Zweig wrote in exile there, and a year later, he and his wife deliberately killed themselves with a drug overdose. Brazilians then began joking that their nation was "the land of the future, and always will be."

This week we see how Brazil really is the country of the future in one respect, and we look at several problems and opportunities associated with different futures.

Petrobras: company of future newbuild PSVs

Last year, we realised that Tidewater's efforts to push large platform supply vessel (PSV) day rates to US$40,000 per day would provoke a backlash – both from charterers attempting to find ways to avoid paying top dollar and from speculators seeking to offer newbuilds that are very economically attractive once rates stick at those price levels.

Now appropriately, Brazil's state oil company Petrobras has shown up that being held hostage by the world's largest PSV owner is not mandatory for oil companies.

Petrobras has a vision for the future: newbuild Brazilian-flag PSVs built at local shipyards contracted against long-term charters to be delivered in 2028. The company has issued a tender for 12 DP2 PSVs with diesel-electric battery hybrid propulsion, 1,000 square metres of clear deck space, with 1,800 tonnes of deck cargo, and a total cargo capacity of 5,200 DWT.

Ethanol as a future fuel in Brazil

The vessels are required to have Clean Design (Tier III) and to be adaptable for dual fuel operation with ethanol or methanol.

Ethanol is widely available in Brazil and is used extensively in land transport. The Financial Times has highlighted how the "vast majority of cars sold today in the nation run on fuel flex technology that allows them to use either petrol or biofuel, which is almost 40 per cent cheaper and cuts carbon emissions by about 75 per cent."

Note that Petrobras is not looking at liquefied natural gas (LNG) or ammonia for what will be the largest newbuild programme in a decade.
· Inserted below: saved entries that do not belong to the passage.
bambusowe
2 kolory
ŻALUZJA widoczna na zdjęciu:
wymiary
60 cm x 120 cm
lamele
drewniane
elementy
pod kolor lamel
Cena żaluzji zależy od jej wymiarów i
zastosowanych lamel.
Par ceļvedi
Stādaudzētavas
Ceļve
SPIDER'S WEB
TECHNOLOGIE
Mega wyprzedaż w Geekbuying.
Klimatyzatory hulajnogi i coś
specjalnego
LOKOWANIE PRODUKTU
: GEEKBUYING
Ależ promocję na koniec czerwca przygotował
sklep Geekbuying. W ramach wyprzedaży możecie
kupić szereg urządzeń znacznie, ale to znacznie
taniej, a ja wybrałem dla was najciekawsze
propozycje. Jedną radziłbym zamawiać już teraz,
Brazilian shipyards are famous for their high costs, due to the country's customs regime and labour laws, whilst Brazil's high taxes and social fund requirements make Brazilian crew far more expensive than those of most other markets, with the exception of Norway and Australia. Already in recent tenders, Petrobras has been paying over US$50,000 per day for PSVs, drawing in tonnage from as far afield as Indonesia. By 2028, Tidewater's fleet will have an average age of over 15 years if it continues with its current policy of raising day rates and performing share buybacks.

Coming on the back of Total's decision to buy 75 per cent of the Tungsten Explorer deepwater drilling rig in return for a ten-year charter, this Petrobras tender shows that energy companies with predictable long-term needs may increasingly turn to newbuilds to reduce their cost of capital. Why pay for aged vessels at high prices to fund Tidewater's stock buybacks, when you can pay lower prices based on the long-term cost of capital for brand new vessels?
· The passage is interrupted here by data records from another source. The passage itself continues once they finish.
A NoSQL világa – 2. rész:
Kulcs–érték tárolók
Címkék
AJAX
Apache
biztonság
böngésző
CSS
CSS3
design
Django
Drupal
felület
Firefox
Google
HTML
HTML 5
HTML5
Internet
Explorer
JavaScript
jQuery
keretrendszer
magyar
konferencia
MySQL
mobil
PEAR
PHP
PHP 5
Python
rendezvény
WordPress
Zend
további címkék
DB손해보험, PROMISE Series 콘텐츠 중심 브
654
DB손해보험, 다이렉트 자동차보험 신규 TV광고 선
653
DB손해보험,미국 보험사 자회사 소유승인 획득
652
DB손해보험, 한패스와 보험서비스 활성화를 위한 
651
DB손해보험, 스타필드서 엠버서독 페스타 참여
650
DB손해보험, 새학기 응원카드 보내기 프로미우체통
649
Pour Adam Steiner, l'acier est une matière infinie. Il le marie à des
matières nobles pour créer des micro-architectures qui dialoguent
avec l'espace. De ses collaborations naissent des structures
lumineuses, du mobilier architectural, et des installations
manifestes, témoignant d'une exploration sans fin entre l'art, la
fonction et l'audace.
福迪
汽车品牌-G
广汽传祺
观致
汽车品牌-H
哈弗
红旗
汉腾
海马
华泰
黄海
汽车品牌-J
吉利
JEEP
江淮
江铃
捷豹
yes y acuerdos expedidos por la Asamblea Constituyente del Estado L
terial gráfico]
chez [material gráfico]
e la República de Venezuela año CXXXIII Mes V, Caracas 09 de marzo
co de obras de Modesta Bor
Petrobras' tender signals a new future for the industry where newbuilds are back as an option. Brazil – with its target to increase production to five million barrels of oil per day – is going to be the land of the future when it comes to PSV newbuildings.

Brunei Shell Petroleum has also issued a newbuild tender for various categories of vessels. There will be more.

James Fisher and Sons: Is there a future?

Subtech Paladin <em>(Photo: James Fisher)</em>
Subtech Paladin (Photo: James Fisher)

In early 2020, when the UK's James Fisher and Sons had a market capitalisation of over US$1.3 billion, we asked whether there was "something fishy at James Fisher." None of the company's numbers made any sense to us, and the metronome-like consistency with which the company reported earnings growth across all four of its divisions every year for years, whilst bingeing on random acquisitions and adding good will to the balance sheet, seemed inexplicable – suspicious, even.

Since we wrote our piece, the wheels have completely fallen off the company. Write-down after write-down has followed, the business has had three CEOs in five years, and earnings have collapsed. But don't worry, it now has a gender inclusivity target on page 26 of the presentation!

The company sold its two subsea and diving vessels Subtech Paladin and Swordfish for cents on the dollar at the bottom of the market in 2021 and 2022. It has now announced that it will be closing the Subtech Europe office, incurring a loss of around US$4 million.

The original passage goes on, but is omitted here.